We all need a moan once in a while. However, if that moan is not followed by action, it does not help our children get better care. We can get angry and rant about how this is wrong or that is wrong. Or we can channel that energy into helping our children. Here are some tips for creating a good working relationship with the professionals that are working with your child.
1. Whatever happens, be professional. If you want professionals to take you seriously and listen to what you say (and help you), you must be a professional yourself. This means doing your research, preparing your case, standing tall and presenting information in a calm and firm manner. I’m not being patronising; you want and need them to help you! Attitude is everything.
2. Don’t be emotional. If you want to be taken seriously, going in all guns blazing will put people on the defensive and make them far less likely to want to help you. I know it’s emotional – we are talking about our children. However, emotions must be set aside as much as possible.
3. Decide what you want. What is your desired end result? Why do you want that? How will your child benefit? If it’s a school issue, how will the school benefit?
4. Make an appointment. If your child’s teacher can’t talk when you drop your child off at school, make an appointment at a time convenient for both of you. Sometimes this takes a bit of reminding, but don’t give up.
5. Scrub up. Seriously, if you want to be heard, appearance is important. I know we are often exhausted and just getting out the door for the school run can be a job. But it really will make a difference if you make an effort with your appearance when meeting with professionals. Have a look at the clothes that the person you are meeting wears, and try to match that as closely as possible. Or if you work in an office, wear work clothes. Have a shower, wash your hair. Again, I’m not being patronising. This will help you.
6. Be realistic. I met with a senior paediatrician recently who told me that even she could not put through a referral for an Occupational Therapy appointment for a child who is struggling with handwriting, because OTs are currently only taking on extreme cases, such as a child who has lost a limb. If you can’t get what you want (and it’s not something that is a statutory requirement that someone needs to provide), don’t shoot the messenger. Search the internet for home therapies. Ask a question in our 3,000+ member Bristol Autism Support Facebook group. Hire a private OT. Buy a book. I’m not meaning to be flippant here – sometimes we just have to do things ourselves.
7. Take notes. You may even want to ask if you can record the conversation using your phone so you can remember what was said. (They may say no, and you’ll need to respect that decision.) Write down everything you can during the conversation. Ideally, have a friend or relative come along and take notes for you, so you can focus on what’s being said.
8. Don’t interrupt. Again – be professional. Let the person or people you are meeting with have their say.
9. Don’t be emotional, part 2. I know, it’s easy for me to say, sitting here writing this post. But it’s so important! Before you go into the meeting, try a visualisation exercise. Imagine you are made of steel, or that you put on a suit of armour, or that you are in a protective bubble where nothing can touch you. Sounds silly, but it works. If you are spiritual or religious, ask a higher power or God to give you the words to say.
10. Set a date. …or dates. During your conversation, decide on dates for when the action points discussed (both things that they must do and that you must do) need to be done by.
11. Follow up. After the meeting, write up your notes and email them to the person or people you met with. Write out what was discussed and what you understand the next steps will be, and include the dates that were discussed.
12. Follow up, again. Keep tabs on those agreed dates. Let the person you are dealing with know when you’ve done your bit, and gently remind them if the date is getting close for when they are meant to have delivered on their promises.
13. Cut some slack. When I was a child, I thought that my teachers lived in the school I went to. I believed they existed just for me and the other students – I had no concept of them having lives or families outside our school day. As parents we are sometimes guilty of this, too.
If we feel a teaching professional has failed our child, it’s easy to forget that they have a life, too, that may be affecting their work.
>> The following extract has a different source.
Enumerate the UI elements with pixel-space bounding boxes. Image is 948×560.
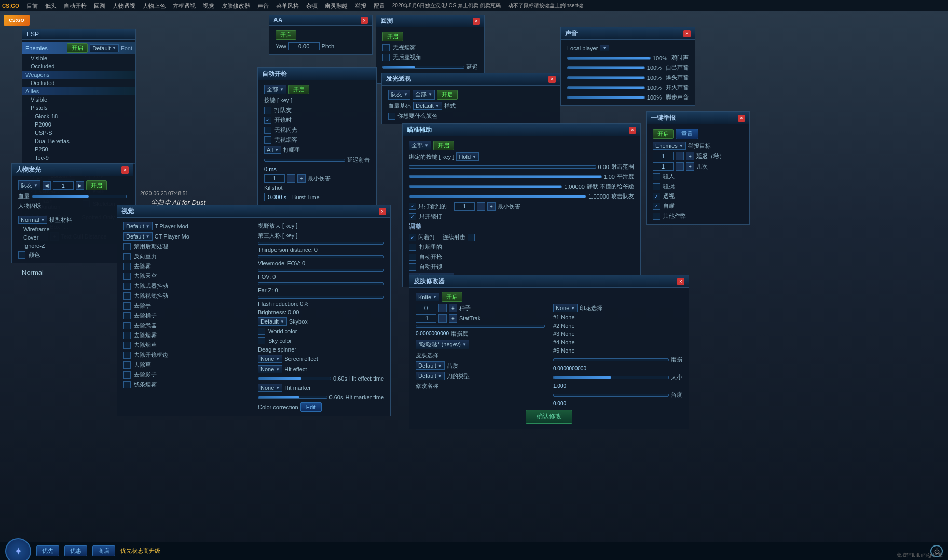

They may have a difficult partner. He or she might be recovering from the death of a parent, or a close friend. They may even have a child with a disability. The point I am trying to make is that teachers, NHS and local authority staff are humans, too, and as such it’s important that sometimes we give them the benefit of the doubt.
14. Stay organised. I’m sure you have already realised this, but having a child with autism generates a huge amount of paperwork. It’s important to keep everything together so you can find it when you need it. Invest in some storage boxes or lever arch files. Keep subjects (e.g. ‘Diagnosis paperwork’ and ‘EHCP paperwork’) in clearly labeled files or folders. (Here is a blog post I found with tips on how to do this – it’s American but the info works here: Organised Special Needs Paperwork.) If that’s too complicated, do what I do and just keep it all in one lidded box. Also be sure to create an email folder to hold all of your sent and received education-related emails.
These ideas will help you get what you need for your child. They may require some uncomfortable behaviour changes for you. Most things worth doing require effort, and aren’t easy. However, if you can work alongside and not against the professionals caring for your child, you can find yourself working progressively through issues instead of fighting a battle.